Esteem began, in fact, with a question. Every fall, the chaplains at St. Thomas More would welcome back alumni for the religious ritual known as the Harvard-Yale game. Invariably, those recent graduates delivered similar reports of Catholic life after Yale: stultifying parishes, aging congregations, irrelevant homilies, all resulting in a drift away. So what could be done?
A series of meetings by three people in 2004 — Geoffrey T. Boisi, a Wall Street executive active in philanthropy; Kerry Robinson, the development director at St. Thomas More; and the Rev. Robert L. Beloin, the church’s pastor — led to the initial notion of Esteem. A $25,000 grant from the church paid for a planning conference and development of a business plan.
Then, with a donation of $102,000 from an unidentified corporation, Esteem set up its pilot program for the 2010-11 academic year. Under the aegis of a national organization of Catholic executives, the National Leadership Roundtable on Church Management, Esteem recruited students and mentors on campuses that included elite private schools (Stanford, Yale), public universities (Michigan State, Ohio State, U.C.L.A.) and one Catholic institution (Sacred Heart in Fairfield, Conn.).

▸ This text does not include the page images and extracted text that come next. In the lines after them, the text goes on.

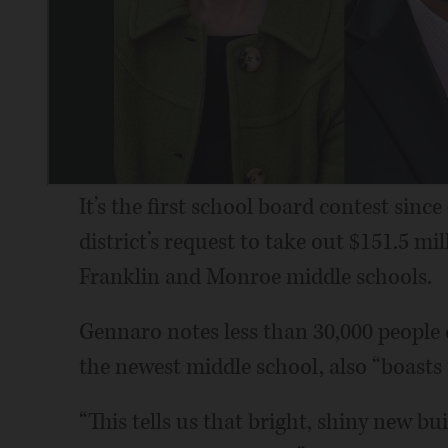
It’s the first school board contest sin
district’s request to take out $151.5 mi
Franklin and Monroe middle schools.
Gennaro notes less than 30,000 people c
the newest middle school, also “boasts t
“This tells us that bright, shiny new b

Yet what all the planning comes down to, in a certain sense, is the hour each week when Ms. Leya and Dr. Cooney get together, and the chemistry that Esteem’s founders hope will emerge between them.
Dr. Cooney’s own trajectory, decades before Esteem was devised, ratifies its viewpoint. The third of 11 children in an Irish-American family, the product of Catholic education from kindergarten through college, he had many assumptions jolted when he started medical school at Yale.

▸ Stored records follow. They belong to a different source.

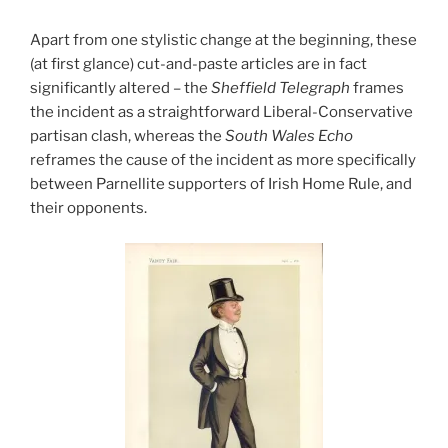
Apart from one stylistic change at the beginning, these
(at first glance) cut-and-paste articles are in fact
significantly altered – the
Sheffield Telegraph
frames
the incident as a straightforward Liberal-Conservative
partisan clash, whereas the
South Wales Echo
reframes the cause of the incident as more specifically
between Parnellite supporters of Irish Home Rule, and
their opponents.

To be immersed in biological science was, for him, to be confronted with an alternative system for the world than divine creation and oversight. His ultimate specialty, working with elderly patients nearing death, shook his belief in an afterlife. And such doubt seemed to him the disqualifier of faith.
Only in the last dozen years, since being introduced to St. Thomas More by a student, has he resumed regular observance, becoming more deeply involved than ever. What drew him back more than anything, he said, was Father Beloin’s message “that doubting is encouraged, that it’s part of the journey.”
Still, when Ms. Byrnes approached him about being a mentor to Ms. Leya, he asked, “What can I do?” Teaching medical students how to conduct muscle exams? That he could do. Modeling faith in action? That was getting into sin-of-pride territory.
Still, in his self-effacing way, Dr. Cooney shared what he could with Ms. Leya. He told her about the rough transition from college, with its built-in community, to the medical education’s regimen of long hours, less socializing, maybe a different hospital in a different city for your residency, then internship, then fellowship.
They talked, in a pragmatic way, about the parishes near Northwestern’s medical campus in Chicago, and the university’s Catholic center. More philosophically, Dr. Cooney reminded his protégée to find time amid the pressure to stop and reflect, to keep looking for a base, to see Catholicism as a means to an end: connection to a community.